Recently professor in physics and Nobelprizewinner Gerard 't Hooft said in an interview, when reflecting on the possibility of a Theory of everything: "Explaining the smallest particles of the Mount Everest isn't explaining the Mount Everest."
And why's that ?
One could say: explaing the bricks the house is made of isn't explaining the house.
Or: explaining Oxygen and Hydrogen of H2O isn't explaining waves and vortexes, behaviour of clouds, etcetera.
Or: explaining biochemical processess in the brain isn't explaining for instance The Ring der Nibulungen.
Etcetera. And so on.
Science speaks in all these cases of emergence: new order pops up on higher levels of complexity. Thus making the explanation of 'everything' out of strings, quarks, gravity, etcetera, highly unlikely. Nature says No. Empirical experience says No. The facts say No.
Secondly, science has by definition a fragmented view on reality.

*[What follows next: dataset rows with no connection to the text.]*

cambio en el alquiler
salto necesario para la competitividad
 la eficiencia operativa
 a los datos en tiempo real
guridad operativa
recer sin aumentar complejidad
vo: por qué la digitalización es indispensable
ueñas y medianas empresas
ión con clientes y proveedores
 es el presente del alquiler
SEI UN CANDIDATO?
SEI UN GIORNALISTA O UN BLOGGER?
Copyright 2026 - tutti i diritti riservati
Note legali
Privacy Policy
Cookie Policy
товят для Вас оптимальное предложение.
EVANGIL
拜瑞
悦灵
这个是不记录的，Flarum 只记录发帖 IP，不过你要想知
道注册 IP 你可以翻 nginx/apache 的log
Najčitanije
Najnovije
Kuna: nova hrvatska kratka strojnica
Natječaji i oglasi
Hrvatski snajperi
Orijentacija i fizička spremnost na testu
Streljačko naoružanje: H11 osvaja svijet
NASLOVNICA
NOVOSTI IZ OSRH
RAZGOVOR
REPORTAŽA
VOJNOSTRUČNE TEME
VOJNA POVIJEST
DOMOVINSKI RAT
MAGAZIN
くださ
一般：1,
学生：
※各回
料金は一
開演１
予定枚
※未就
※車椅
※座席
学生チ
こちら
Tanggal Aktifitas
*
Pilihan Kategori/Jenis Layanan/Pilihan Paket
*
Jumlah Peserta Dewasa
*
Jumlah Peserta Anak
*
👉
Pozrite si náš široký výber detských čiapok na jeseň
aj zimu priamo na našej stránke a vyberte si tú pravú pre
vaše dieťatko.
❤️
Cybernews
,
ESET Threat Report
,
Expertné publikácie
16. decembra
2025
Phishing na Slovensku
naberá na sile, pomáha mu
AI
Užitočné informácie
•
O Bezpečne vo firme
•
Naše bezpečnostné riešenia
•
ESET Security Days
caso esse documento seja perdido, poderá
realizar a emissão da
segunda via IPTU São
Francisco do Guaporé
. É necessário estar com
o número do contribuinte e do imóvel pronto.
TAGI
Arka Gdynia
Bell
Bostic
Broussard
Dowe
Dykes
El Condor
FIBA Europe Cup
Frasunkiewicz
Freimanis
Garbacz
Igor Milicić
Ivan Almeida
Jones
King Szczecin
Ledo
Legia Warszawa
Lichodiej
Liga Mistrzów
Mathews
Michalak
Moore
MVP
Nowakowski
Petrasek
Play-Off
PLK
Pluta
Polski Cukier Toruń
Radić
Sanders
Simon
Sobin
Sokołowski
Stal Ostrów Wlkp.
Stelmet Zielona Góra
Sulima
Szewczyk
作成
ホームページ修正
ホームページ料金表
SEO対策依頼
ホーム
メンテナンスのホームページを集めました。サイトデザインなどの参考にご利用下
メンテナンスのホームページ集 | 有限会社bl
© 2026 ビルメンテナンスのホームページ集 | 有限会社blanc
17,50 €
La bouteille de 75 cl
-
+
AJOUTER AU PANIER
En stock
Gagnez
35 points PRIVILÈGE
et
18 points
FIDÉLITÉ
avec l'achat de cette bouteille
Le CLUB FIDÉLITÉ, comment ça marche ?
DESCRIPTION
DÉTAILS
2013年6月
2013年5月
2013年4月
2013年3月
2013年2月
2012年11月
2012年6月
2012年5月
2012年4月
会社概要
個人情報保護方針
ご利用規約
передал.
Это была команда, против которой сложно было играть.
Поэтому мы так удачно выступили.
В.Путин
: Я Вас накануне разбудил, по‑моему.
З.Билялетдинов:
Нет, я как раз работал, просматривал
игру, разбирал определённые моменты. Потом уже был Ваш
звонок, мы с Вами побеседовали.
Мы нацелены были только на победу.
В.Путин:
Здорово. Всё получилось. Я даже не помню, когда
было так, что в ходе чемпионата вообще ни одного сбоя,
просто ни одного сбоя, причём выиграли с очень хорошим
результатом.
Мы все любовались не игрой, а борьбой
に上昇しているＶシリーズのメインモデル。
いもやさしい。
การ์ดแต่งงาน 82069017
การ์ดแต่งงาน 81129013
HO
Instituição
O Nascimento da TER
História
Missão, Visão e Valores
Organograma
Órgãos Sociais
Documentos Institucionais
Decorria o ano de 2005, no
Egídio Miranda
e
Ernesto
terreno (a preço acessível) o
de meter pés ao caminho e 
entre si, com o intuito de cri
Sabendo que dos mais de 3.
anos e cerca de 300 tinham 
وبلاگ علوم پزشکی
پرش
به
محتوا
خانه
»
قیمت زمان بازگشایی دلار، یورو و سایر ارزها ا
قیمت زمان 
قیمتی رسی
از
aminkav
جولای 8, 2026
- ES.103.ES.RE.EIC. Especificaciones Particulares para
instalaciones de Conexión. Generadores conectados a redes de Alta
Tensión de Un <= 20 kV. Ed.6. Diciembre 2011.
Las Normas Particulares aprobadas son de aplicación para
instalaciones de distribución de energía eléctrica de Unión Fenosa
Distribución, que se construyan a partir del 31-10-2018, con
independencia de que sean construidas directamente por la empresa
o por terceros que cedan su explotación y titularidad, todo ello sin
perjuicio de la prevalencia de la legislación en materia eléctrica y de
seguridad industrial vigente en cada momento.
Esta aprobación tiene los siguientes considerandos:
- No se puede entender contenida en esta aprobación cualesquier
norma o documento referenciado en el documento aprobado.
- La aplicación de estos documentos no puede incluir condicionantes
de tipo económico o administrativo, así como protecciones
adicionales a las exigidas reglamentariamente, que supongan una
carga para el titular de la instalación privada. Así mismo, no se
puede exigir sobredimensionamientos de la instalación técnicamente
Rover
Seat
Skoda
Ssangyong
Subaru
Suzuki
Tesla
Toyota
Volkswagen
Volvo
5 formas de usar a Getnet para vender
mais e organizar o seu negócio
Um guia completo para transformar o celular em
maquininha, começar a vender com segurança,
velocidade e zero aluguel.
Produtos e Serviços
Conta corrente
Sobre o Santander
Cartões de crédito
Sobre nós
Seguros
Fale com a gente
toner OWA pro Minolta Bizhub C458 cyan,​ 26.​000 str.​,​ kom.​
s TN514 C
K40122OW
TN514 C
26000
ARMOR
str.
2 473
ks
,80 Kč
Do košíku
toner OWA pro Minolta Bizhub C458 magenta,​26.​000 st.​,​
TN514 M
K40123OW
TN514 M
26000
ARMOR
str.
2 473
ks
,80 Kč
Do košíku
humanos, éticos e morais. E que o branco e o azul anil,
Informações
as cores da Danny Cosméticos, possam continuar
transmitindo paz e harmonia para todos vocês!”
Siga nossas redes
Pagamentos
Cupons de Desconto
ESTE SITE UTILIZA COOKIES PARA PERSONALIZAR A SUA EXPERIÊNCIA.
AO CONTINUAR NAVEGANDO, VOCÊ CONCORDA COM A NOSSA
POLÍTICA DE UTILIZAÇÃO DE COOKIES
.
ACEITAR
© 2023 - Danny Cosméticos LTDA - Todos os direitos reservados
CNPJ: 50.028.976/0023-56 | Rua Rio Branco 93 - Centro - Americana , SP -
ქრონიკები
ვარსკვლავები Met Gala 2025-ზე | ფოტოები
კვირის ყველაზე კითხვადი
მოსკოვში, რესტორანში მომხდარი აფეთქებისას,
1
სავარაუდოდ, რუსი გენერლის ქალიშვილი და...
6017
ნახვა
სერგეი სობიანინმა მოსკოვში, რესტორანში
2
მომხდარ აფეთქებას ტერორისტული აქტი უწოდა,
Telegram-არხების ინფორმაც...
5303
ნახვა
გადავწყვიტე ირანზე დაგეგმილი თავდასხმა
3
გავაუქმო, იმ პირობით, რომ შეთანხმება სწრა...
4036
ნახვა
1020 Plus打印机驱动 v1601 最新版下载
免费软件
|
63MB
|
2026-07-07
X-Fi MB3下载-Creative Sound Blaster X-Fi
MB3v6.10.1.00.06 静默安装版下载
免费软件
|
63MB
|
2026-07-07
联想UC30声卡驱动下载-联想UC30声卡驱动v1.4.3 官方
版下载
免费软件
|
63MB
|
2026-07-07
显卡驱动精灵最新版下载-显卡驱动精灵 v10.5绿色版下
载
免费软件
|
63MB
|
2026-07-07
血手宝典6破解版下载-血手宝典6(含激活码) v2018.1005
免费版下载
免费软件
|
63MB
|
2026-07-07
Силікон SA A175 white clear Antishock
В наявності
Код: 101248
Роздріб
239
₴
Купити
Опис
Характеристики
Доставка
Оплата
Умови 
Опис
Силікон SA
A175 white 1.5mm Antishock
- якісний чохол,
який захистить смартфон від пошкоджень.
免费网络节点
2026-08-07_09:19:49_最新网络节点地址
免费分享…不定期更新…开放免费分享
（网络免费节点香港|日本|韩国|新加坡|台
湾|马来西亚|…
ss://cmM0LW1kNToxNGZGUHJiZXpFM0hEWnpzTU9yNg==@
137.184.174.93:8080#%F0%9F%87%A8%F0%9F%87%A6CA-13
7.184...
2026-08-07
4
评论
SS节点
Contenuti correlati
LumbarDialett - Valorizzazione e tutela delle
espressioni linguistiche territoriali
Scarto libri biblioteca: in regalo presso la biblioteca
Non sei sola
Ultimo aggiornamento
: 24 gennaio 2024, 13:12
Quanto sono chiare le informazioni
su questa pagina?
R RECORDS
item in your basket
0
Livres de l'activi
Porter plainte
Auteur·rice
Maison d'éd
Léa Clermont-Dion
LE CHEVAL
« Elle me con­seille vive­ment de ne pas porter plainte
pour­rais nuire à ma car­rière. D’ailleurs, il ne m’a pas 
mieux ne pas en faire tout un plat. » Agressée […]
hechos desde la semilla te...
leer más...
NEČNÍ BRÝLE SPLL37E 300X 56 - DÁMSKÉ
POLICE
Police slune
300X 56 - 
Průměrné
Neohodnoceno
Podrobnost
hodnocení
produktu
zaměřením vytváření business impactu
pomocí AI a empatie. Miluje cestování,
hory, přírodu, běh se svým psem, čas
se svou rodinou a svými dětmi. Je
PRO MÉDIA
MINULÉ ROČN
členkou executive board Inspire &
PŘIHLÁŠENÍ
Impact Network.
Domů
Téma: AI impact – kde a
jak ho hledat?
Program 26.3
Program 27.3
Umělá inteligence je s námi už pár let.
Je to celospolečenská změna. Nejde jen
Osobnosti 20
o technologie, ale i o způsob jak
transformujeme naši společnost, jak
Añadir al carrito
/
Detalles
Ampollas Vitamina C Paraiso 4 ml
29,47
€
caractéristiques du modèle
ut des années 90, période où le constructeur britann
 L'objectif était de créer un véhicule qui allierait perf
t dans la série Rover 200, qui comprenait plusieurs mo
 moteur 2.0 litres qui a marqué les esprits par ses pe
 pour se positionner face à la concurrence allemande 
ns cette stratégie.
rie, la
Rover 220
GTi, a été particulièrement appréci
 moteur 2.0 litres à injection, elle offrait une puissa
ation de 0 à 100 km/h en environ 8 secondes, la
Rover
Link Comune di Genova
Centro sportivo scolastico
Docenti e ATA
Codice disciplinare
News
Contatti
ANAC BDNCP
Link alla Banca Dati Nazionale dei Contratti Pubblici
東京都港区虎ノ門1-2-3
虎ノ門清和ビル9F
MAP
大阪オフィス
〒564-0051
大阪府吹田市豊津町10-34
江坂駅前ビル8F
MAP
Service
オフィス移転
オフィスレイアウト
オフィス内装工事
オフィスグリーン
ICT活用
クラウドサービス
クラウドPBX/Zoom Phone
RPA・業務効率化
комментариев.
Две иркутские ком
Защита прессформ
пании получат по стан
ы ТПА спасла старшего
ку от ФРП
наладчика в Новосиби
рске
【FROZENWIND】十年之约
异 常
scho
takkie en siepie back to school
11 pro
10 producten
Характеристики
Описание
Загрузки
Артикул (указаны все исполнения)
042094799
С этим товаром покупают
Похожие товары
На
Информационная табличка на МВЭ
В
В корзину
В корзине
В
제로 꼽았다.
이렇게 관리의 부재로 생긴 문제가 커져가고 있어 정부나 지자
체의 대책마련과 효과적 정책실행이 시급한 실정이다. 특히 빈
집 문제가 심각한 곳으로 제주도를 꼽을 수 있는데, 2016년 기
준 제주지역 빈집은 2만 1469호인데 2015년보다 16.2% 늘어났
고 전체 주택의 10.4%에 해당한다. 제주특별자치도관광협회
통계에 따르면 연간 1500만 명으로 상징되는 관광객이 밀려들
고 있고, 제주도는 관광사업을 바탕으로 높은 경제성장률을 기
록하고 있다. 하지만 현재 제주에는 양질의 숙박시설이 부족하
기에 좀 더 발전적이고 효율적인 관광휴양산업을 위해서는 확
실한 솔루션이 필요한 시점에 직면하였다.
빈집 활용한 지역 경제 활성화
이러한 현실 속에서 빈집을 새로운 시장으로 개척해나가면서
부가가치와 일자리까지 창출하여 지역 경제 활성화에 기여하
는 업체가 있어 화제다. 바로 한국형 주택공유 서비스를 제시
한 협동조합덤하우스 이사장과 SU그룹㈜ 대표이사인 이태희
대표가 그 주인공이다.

For instance physics only looks at the physical phenomena, chemistry only looks at the chemical phenomena, biology only..., psychology, sociology, economy only... etcetera. They all try to describe only a certain part of reality, and aren't really interested in what is going on in all the other parts and respective sciences. Each in themselves have a kind of blindness concerning the reality as a whole, while exactly this whole has to be adressed when speaking on a Theory of everything. The only science that has an eye for everything, by definition, by tradition, already for more then twothousand years and more, is philosophy.
Only philosophy can try to integrate and organize all information the sciences are giving us, in order to give a picture of the whole, a maybe plausible story on why it is there, this reality, on what is its purpose, meaning, general coherence, direction, et cetera.
It would give a real Theory of everything. As Aristotle would say: a First Philosophy.
But it is eager reductionism (Dannett) that diehard holds the focus on particles in trying to explain the Mount Everest.